* [Your task]: Print exactly the lines below between the line containing "Bîrsan S. Robert" and the line containing "Vía: MRLNews | Mega Red Latina", counting both of those lines. Leave pictures out.

* [Provided data]:
================

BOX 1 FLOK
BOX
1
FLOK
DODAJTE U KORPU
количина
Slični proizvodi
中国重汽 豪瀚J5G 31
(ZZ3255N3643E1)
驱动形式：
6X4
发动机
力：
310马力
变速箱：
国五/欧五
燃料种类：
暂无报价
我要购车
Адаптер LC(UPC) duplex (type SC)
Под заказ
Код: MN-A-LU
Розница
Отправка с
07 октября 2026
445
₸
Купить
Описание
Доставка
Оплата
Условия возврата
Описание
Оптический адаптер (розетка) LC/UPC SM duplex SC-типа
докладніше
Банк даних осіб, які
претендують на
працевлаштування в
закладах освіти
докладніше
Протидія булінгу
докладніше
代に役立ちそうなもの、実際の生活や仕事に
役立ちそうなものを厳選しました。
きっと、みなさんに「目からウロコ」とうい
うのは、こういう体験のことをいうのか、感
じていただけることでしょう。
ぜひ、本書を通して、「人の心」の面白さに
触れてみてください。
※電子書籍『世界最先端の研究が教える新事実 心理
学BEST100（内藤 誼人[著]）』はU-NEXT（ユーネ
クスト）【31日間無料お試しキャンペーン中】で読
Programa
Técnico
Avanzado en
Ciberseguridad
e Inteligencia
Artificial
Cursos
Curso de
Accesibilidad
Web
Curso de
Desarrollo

================

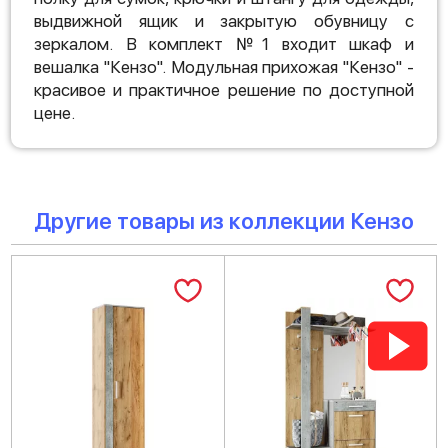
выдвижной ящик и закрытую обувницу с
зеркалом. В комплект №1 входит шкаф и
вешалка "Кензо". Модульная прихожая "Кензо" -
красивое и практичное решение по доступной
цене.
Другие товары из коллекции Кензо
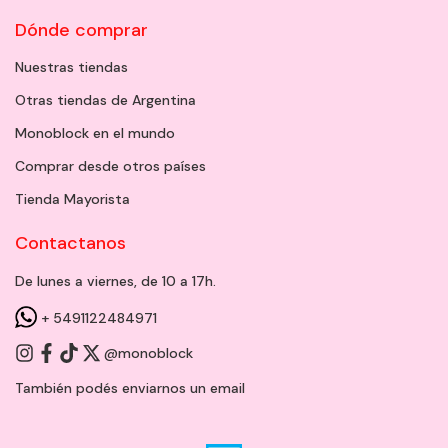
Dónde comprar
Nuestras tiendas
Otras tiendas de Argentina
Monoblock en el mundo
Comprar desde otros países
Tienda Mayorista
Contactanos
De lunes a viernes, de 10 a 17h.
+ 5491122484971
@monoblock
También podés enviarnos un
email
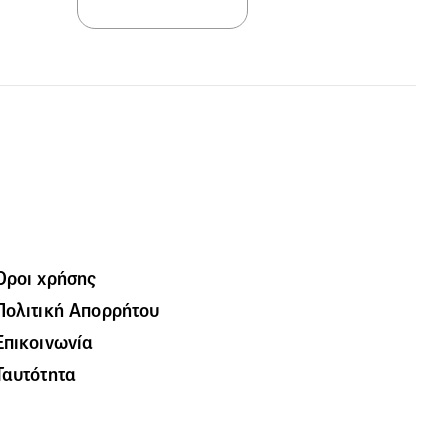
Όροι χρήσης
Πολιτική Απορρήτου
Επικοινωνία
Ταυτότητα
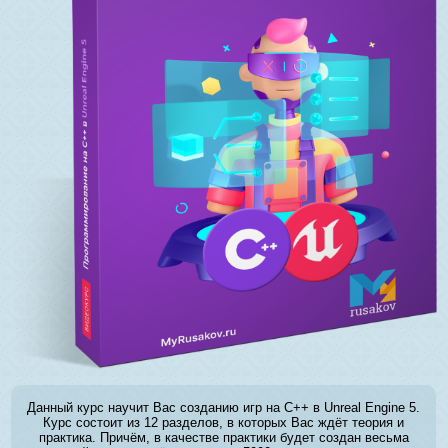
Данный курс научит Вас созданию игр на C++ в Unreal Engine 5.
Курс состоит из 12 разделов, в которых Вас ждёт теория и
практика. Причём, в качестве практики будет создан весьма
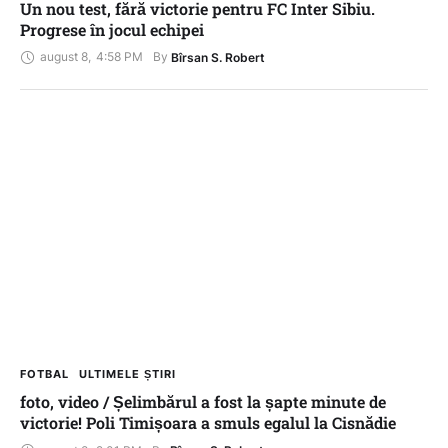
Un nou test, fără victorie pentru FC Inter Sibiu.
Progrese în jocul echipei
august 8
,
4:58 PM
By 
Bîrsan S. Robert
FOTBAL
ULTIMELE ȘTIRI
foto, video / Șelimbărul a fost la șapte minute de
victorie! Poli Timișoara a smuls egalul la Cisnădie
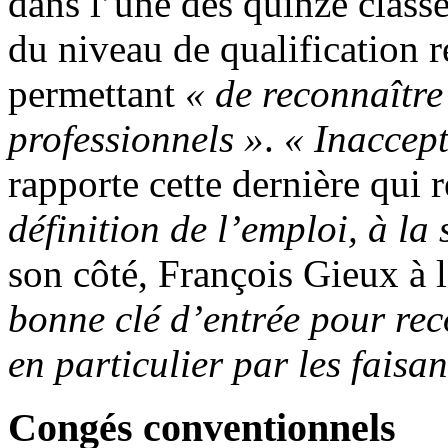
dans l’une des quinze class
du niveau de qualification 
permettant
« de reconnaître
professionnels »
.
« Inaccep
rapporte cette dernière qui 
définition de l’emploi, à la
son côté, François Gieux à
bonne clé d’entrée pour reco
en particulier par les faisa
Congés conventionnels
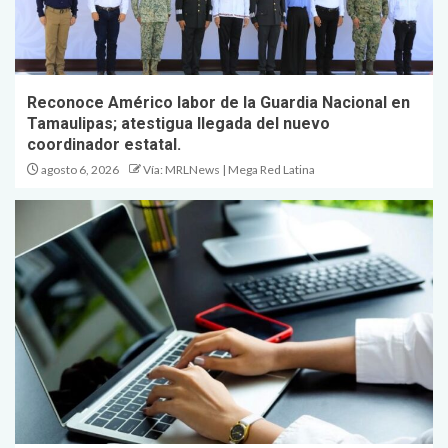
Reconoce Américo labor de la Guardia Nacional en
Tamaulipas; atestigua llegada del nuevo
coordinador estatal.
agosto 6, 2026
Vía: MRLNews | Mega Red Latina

================

* [Expected answer]:
Bîrsan S. Robert
FOTBAL
ULTIMELE ȘTIRI
foto, video / Șelimbărul a fost la șapte minute de
victorie! Poli Timișoara a smuls egalul la Cisnădie
dans l’une des quinze class
du niveau de qualification 
permettant
« de reconnaître
professionnels »
.
« Inaccep
rapporte cette dernière qui 
définition de l’emploi, à la
son côté, François Gieux à
bonne clé d’entrée pour reco
en particulier par les faisa
Congés conventionnels
Reconoce Américo labor de la Guardia Nacional en
Tamaulipas; atestigua llegada del nuevo
coordinador estatal.
agosto 6, 2026
Vía: MRLNews | Mega Red Latina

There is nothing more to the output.